$$\begin{pmatrix} p\\ n\end{pmatrix}=\frac{p!}{n!(p-n)!} = \frac{p(p-1)(p - 2) \dots (p-(n-1))}{n!}$$
I was reviewing and going over the binomial theorem. While doing that, I came across this binomial coefficient and began to feel confused about how it simplifies to the result on the right-hand side.
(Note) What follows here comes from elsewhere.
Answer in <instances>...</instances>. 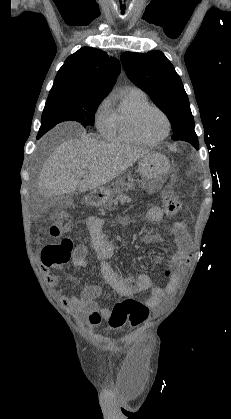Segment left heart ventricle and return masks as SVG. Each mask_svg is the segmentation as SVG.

What is the process behind this simplification?
On
See, leaving out the n! in the denominator for now
$$\begin{split}\frac{p!}{(p-n)!}&=\frac{p*(p-1)*(p-2)*...*(p-n+1)*(p-n)*(p-n-1)*...*2*1}{(p-n)*(p-n-1)*...*2*1}\\ &=p*(p-1)*(p-2)*...*(p-(n-2))*(p-(n-1))\end{split}$$
Divide by the original n! to achieve
$$\frac{p*(p-1)*(p-2)*...*(p-(n-2))*(p-(n-1))}{n!}$$
Basically, it truncates p! to the first p - (p-(n-1)) + 1 terms
Simplify $p !$ with $(p - n)!:$ $$\frac{p!}{(p-n)!} = \frac{(p - n)! (p - n + 1) \dots (p - 1) p}{(p - n)!} = (p - n + 1) \dots (p - 1) p,$$ which yields the result.